* PROBLEM TO SOLVE *
Set down each line of the records once more, precisely, and omit the pictures.

* DATASET EXTRACT *

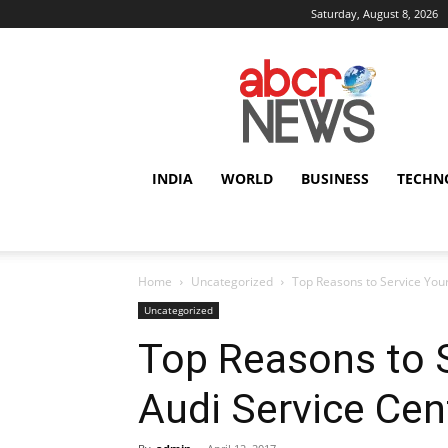
Saturday, August 8, 2026
AbcrNews
INDIA
WORLD
BUSINESS
TECHN
Home
Uncategorized
Top Reasons to Service Your
Uncategorized
Top Reasons to S
Audi Service Cen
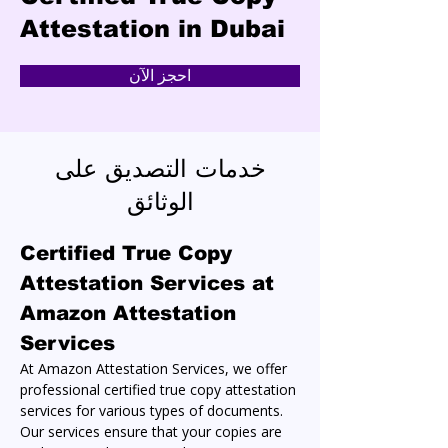
Attestation in Dubai
احجز الآن
خدمات التصديق على
الوثائق
Certified True Copy 
Attestation Services at 
Amazon Attestation 
Services
At Amazon Attestation Services, we offer 
professional certified true copy attestation 
services for various types of documents. 
Our services ensure that your copies are 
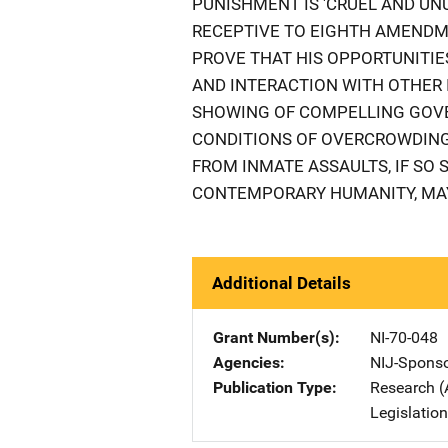
PUNISHMENT IS 'CRUEL AND UN
RECEPTIVE TO EIGHTH AMEND
PROVE THAT HIS OPPORTUNITIES
AND INTERACTION WITH OTHER
SHOWING OF COMPELLING GOVE
CONDITIONS OF OVERCROWDING,
FROM INMATE ASSAULTS, IF SO
CONTEMPORARY HUMANITY, MAY
Additional Details
Grant Number(s)
NI-70-048
Agencies
NIJ-Spons
Publication Type
Research (
Legislatio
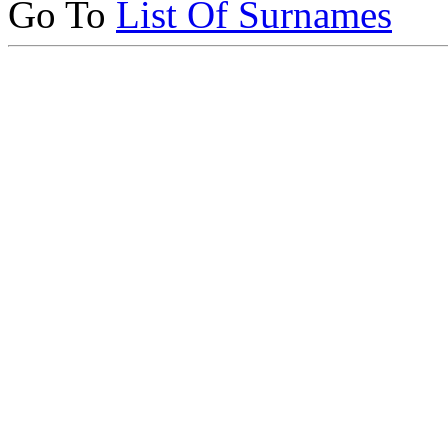
Go To
List Of Surnames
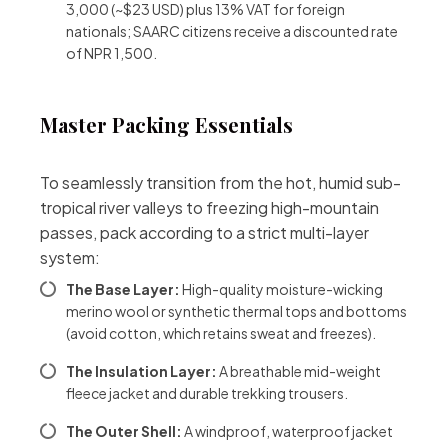
3,000 (~$23 USD) plus 13% VAT for foreign
nationals; SAARC citizens receive a discounted rate
of NPR 1,500.
Master Packing Essentials
To seamlessly transition from the hot, humid sub-
tropical river valleys to freezing high-mountain
passes, pack according to a strict multi-layer
system:
The Base Layer:
High-quality moisture-wicking
merino wool or synthetic thermal tops and bottoms
(avoid cotton, which retains sweat and freezes).
The Insulation Layer:
A breathable mid-weight
fleece jacket and durable trekking trousers.
The Outer Shell:
A windproof, waterproof jacket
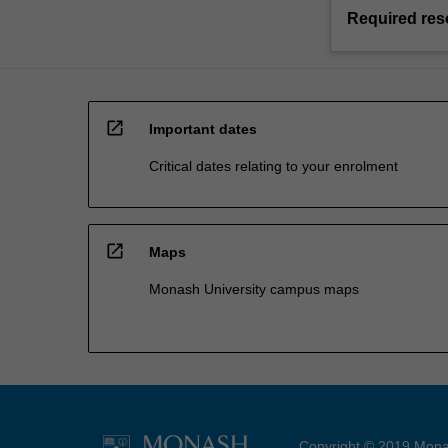
Required res
open_in_new
Important dates
Critical dates relating to your enrolment
open_in_new
Maps
Monash University campus maps
Copyright © 2019 Monas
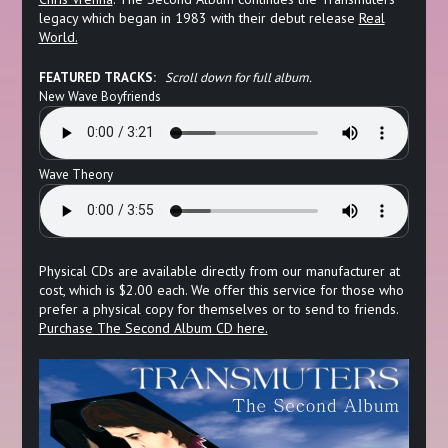
legacy which began in 1983 with their debut release
Real
World.
FEATURED TRACKS:
Scroll down for full album.
New Wave Boyfriends
Wave Theory
Physical CDs are available directly from our manufacturer at
cost, which is $2.00 each. We offer this service for those who
prefer a physical copy for themselves or to send to friends.
Purchase The Second Album CD here.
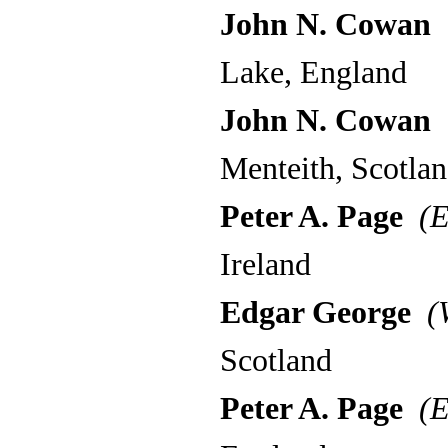
John N. Cowan
(
Lake, England
John N. Cowan
(
Menteith, Scotla
Peter A. Page
(E
Ireland
Edgar George
(W
Scotland
Peter A. Page
(E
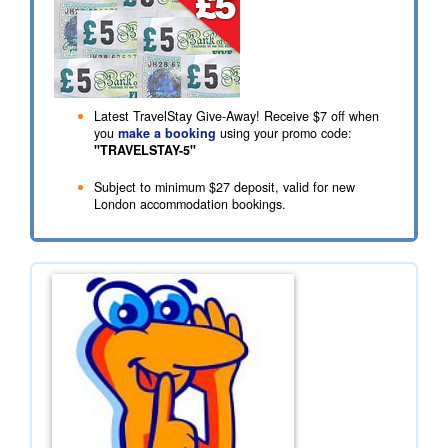
Latest TravelStay Give-Away! Receive
$7
off when
you
make a booking
using your promo code:
"TRAVELSTAY-5"
Subject to minimum
$27
deposit, valid for new
London accommodation bookings.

* SOLUTION *
Saturday, August 8, 2026
AbcrNews
INDIA
WORLD
BUSINESS
TECHN
Home
Uncategorized
Top Reasons to Service Your
Uncategorized
Top Reasons to S
Audi Service Cen
Attestation in Dubai
احجز الآن
خدمات التصديق على
الوثائق
Certified True Copy 
Attestation Services at 
Amazon Attestation 
Services
At Amazon Attestation Services, we offer 
professional certified true copy attestation 
services for various types of documents. 
Our services ensure that your copies are 
PUNISHMENT IS 'CRUEL AND UN
RECEPTIVE TO EIGHTH AMEND
PROVE THAT HIS OPPORTUNITIES
AND INTERACTION WITH OTHER
SHOWING OF COMPELLING GOVE
CONDITIONS OF OVERCROWDING,
FROM INMATE ASSAULTS, IF SO
CONTEMPORARY HUMANITY, MAY
Additional Details
Grant Number(s)
NI-70-048
Agencies
NIJ-Spons
Publication Type
Research (
Legislatio
Go To
List Of Surnames
3,000 (~$23 USD) plus 13% VAT for foreign
nationals; SAARC citizens receive a discounted rate
of NPR 1,500.
Master Packing Essentials
To seamlessly transition from the hot, humid sub-
tropical river valleys to freezing high-mountain
passes, pack according to a strict multi-layer
system:
The Base Layer:
High-quality moisture-wicking
merino wool or synthetic thermal tops and bottoms
(avoid cotton, which retains sweat and freezes).
The Insulation Layer:
A breathable mid-weight
fleece jacket and durable trekking trousers.
The Outer Shell:
A windproof, waterproof jacket
Required res
open_in_new
Important dates
Critical dates relating to your enrolment
open_in_new
Maps
Monash University campus maps
Copyright © 2019 Monas
legacy which began in 1983 with their debut release
Real
World.
FEATURED TRACKS:
Scroll down for full album.
New Wave Boyfriends
Wave Theory
Physical CDs are available directly from our manufacturer at
cost, which is $2.00 each. We offer this service for those who
prefer a physical copy for themselves or to send to friends.
Purchase The Second Album CD here.
John N. Cowan
(
Lake, England
John N. Cowan
(
Menteith, Scotla
Peter A. Page
(E
Ireland
Edgar George
(W
Scotland
Peter A. Page
(E
Latest TravelStay Give-Away! Receive
$7
off when
you
make a booking
using your promo code:
"TRAVELSTAY-5"
Subject to minimum
$27
deposit, valid for new
London accommodation bookings.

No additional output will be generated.